ACTION ITEM:
Give the number of lines in the entries below that contain "style". Write nothing besides it.

INPUT DATA:
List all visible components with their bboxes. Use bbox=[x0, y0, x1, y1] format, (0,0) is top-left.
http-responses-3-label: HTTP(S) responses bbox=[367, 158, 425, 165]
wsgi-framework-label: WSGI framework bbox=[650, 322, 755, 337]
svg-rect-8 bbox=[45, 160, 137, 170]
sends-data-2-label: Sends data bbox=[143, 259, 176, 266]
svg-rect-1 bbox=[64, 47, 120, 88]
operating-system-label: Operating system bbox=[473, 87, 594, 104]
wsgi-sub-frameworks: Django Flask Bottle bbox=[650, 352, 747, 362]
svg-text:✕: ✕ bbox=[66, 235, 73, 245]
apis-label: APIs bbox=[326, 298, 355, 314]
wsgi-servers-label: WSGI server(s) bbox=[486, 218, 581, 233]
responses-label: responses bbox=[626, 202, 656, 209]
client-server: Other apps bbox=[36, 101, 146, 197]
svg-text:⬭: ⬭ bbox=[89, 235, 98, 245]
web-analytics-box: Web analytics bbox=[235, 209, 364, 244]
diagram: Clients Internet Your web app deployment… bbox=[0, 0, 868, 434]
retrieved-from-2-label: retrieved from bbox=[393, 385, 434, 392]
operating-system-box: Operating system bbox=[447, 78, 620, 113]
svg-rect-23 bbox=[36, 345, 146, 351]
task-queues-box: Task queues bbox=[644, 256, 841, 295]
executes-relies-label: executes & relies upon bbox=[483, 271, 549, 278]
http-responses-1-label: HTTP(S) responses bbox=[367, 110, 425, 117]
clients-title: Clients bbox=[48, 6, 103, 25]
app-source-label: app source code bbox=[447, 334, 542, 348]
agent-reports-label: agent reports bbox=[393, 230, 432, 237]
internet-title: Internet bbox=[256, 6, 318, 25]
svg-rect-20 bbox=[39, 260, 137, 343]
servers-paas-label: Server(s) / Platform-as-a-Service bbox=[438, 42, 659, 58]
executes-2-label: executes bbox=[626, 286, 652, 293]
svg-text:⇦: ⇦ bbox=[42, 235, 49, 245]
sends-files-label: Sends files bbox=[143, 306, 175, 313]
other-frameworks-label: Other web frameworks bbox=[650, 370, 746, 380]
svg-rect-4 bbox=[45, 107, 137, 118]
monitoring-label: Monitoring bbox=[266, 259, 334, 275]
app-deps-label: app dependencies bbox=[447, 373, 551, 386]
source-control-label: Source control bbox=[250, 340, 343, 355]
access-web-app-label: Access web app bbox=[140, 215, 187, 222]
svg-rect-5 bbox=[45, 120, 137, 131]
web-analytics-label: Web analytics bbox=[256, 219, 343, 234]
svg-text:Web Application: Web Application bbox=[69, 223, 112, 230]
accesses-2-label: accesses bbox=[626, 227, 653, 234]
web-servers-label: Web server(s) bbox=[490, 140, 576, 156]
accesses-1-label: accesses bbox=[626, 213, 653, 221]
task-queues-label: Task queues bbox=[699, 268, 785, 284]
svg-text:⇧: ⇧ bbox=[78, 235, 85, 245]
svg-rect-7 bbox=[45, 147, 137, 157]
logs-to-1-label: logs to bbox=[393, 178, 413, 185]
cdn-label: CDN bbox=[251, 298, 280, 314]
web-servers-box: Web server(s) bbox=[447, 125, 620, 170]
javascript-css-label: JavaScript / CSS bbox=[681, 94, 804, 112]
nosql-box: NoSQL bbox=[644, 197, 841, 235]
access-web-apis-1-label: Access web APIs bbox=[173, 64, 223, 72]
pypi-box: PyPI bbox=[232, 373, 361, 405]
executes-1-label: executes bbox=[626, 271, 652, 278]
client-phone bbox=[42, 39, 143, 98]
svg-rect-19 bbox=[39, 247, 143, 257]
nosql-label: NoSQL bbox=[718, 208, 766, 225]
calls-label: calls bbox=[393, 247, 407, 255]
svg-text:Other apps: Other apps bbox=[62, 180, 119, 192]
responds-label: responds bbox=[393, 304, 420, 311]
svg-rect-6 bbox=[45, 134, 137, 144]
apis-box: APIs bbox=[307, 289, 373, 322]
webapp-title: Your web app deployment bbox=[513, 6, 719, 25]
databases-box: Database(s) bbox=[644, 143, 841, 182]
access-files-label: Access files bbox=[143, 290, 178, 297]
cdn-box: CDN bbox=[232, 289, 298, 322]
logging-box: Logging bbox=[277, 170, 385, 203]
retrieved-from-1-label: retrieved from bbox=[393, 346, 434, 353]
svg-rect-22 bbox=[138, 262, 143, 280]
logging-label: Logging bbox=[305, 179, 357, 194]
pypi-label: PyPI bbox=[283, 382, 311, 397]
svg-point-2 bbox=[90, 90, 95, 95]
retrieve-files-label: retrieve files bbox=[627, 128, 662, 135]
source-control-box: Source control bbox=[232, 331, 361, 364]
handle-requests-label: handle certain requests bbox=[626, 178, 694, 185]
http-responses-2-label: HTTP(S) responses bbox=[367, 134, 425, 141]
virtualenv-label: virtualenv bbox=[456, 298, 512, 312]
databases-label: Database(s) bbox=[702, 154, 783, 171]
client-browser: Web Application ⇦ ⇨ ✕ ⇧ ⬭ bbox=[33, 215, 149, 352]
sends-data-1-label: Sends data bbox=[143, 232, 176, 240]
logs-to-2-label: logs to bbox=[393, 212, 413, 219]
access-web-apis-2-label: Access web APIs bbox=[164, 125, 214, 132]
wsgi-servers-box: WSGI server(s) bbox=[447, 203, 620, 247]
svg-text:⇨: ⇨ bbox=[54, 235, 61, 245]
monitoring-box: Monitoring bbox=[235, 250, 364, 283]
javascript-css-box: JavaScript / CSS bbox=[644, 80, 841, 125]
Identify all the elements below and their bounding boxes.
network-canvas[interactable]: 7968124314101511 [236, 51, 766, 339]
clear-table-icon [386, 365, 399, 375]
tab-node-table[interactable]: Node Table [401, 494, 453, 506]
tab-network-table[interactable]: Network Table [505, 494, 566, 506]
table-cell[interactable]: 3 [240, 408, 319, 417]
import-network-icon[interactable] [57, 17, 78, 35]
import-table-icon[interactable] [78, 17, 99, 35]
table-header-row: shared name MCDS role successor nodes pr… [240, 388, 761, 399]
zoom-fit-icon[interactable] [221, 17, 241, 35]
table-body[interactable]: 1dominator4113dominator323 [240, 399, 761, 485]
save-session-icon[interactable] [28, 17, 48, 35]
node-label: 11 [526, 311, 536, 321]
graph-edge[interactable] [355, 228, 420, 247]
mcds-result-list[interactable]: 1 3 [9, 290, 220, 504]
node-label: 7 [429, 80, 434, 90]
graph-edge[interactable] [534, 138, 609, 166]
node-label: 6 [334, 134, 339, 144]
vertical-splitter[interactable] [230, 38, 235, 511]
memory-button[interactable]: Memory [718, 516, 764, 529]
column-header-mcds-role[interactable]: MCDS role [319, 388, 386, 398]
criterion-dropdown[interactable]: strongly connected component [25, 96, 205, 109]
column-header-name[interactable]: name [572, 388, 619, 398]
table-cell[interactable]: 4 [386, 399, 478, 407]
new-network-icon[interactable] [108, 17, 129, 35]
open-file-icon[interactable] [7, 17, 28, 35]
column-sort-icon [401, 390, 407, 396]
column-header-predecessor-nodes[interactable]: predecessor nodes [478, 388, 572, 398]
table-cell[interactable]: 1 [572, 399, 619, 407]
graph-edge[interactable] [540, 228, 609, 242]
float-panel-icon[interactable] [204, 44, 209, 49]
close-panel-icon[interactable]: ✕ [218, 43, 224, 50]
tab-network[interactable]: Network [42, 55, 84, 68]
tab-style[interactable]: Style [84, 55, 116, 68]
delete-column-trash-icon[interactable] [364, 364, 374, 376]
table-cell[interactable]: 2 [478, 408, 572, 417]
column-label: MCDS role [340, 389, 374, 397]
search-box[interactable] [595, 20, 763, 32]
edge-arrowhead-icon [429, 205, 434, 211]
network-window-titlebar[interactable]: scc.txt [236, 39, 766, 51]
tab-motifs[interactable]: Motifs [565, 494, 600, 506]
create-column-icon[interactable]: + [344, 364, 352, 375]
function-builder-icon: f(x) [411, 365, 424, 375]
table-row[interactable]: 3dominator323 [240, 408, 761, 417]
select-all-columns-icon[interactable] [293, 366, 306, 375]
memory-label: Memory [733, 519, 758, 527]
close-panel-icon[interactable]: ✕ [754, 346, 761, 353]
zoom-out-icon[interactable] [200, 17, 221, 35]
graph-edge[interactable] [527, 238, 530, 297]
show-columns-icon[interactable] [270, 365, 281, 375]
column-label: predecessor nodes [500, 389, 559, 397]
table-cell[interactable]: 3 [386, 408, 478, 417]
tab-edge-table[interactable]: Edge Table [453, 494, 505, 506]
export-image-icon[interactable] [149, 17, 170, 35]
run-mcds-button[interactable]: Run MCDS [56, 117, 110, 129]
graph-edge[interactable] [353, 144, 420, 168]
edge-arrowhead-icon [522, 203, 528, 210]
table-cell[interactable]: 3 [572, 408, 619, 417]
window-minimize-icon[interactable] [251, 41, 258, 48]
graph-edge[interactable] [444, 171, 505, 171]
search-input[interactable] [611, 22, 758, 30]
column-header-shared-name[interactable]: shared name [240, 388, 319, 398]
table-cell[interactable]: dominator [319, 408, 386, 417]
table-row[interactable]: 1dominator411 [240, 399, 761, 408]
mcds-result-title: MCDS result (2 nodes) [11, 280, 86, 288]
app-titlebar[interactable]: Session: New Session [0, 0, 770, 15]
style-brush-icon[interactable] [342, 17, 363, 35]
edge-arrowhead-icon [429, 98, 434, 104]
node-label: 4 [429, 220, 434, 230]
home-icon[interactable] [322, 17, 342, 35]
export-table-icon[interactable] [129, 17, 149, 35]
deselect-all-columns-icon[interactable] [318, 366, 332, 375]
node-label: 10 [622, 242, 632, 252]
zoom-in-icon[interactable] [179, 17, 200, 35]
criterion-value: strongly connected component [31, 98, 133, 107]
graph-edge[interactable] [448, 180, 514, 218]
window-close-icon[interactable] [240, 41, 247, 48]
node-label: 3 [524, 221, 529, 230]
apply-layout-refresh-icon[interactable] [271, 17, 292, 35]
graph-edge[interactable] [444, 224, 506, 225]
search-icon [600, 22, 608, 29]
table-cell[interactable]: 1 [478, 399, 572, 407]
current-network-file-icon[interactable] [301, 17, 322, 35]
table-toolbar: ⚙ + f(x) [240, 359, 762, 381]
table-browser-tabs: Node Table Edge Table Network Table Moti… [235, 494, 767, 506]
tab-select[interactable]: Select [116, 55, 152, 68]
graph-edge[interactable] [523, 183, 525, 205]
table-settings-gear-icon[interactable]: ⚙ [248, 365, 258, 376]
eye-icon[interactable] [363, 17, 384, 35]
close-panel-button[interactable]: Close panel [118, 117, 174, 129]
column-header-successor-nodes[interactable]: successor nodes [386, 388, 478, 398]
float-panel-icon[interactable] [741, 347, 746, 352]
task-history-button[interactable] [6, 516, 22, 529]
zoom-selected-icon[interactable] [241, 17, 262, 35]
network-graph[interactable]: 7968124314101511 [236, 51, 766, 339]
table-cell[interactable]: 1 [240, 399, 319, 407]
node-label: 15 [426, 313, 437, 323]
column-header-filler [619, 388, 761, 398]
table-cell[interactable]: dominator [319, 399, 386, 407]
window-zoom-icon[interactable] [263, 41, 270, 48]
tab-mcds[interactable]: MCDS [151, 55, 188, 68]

RESULT FOR THIS TASK:
2